EXERCISE PROMPT => Only one stretch of the listing below is wanted. Begin at the line that has "Save your family", stop after the line that has "Pictures (201, 344)", and repeat every line in between exactly.

DATASET CONTENT =>
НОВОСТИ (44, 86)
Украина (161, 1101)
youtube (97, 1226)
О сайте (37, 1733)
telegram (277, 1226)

...

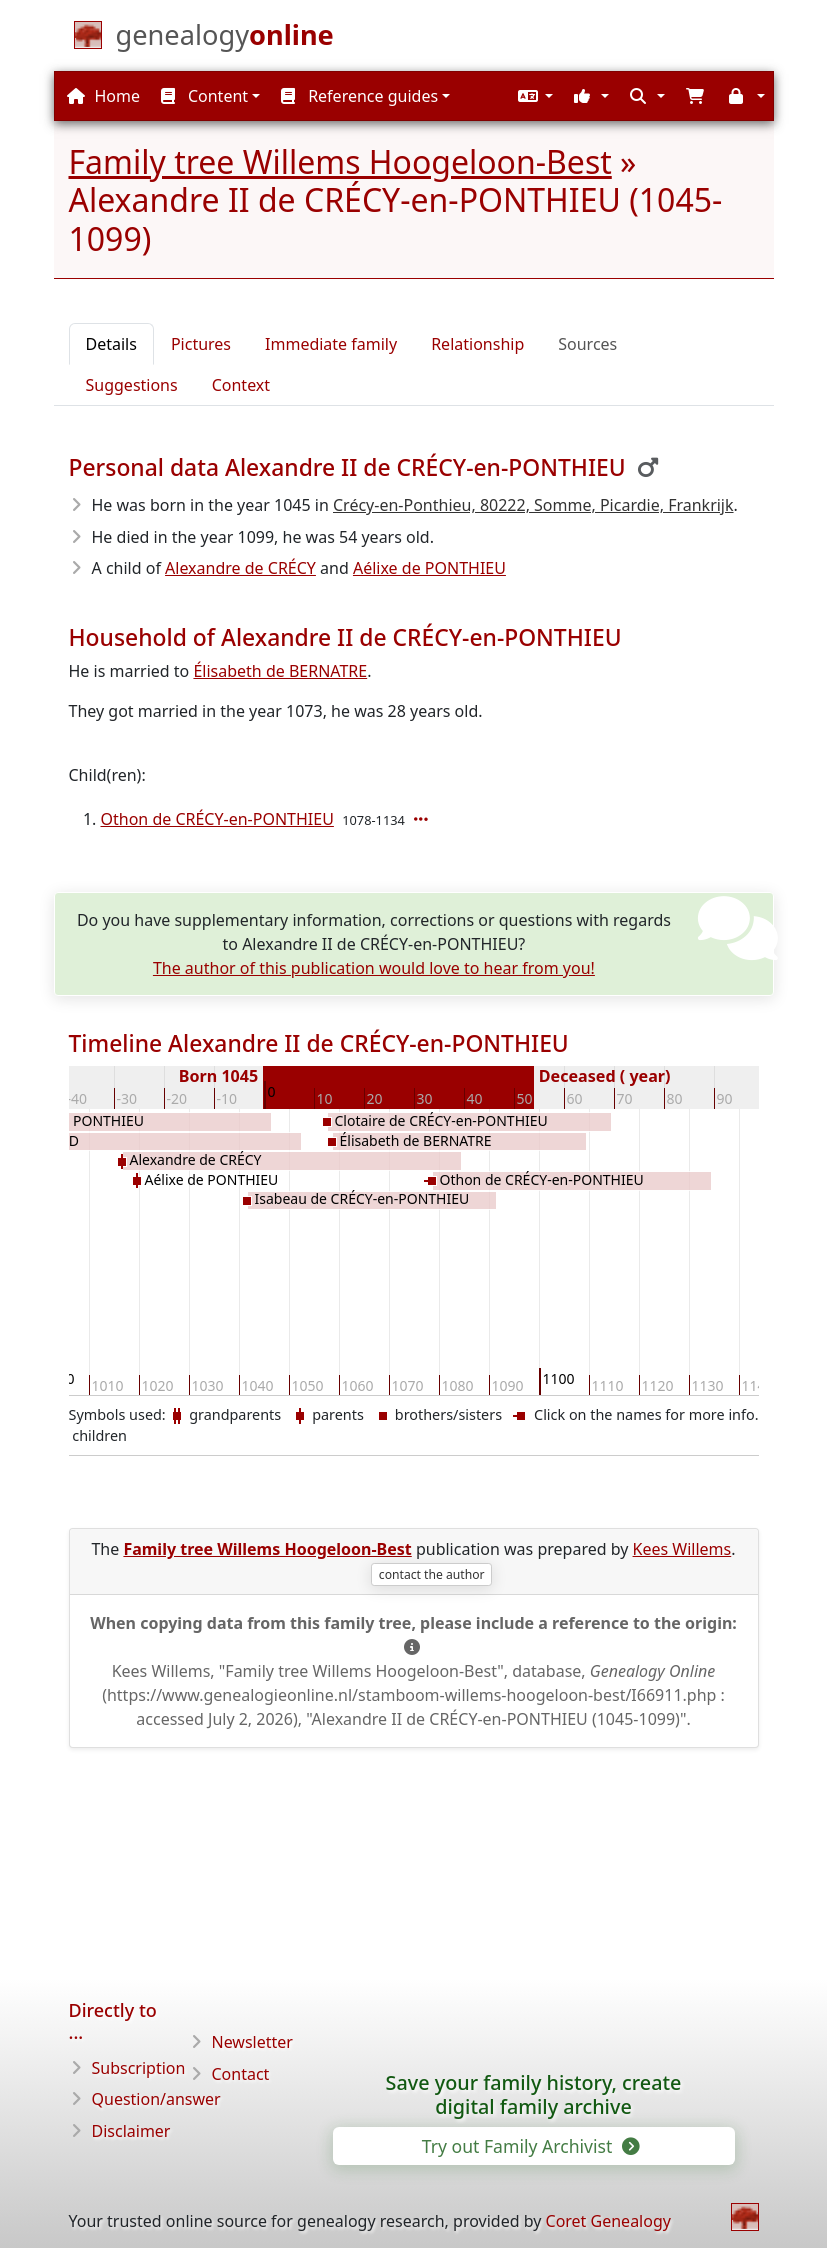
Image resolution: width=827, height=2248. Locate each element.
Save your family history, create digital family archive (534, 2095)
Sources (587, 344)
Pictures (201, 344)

EXERCISE SOLUTION =>
Save your family history, create digital family archive (534, 2095)
Sources (587, 344)
Pictures (201, 344)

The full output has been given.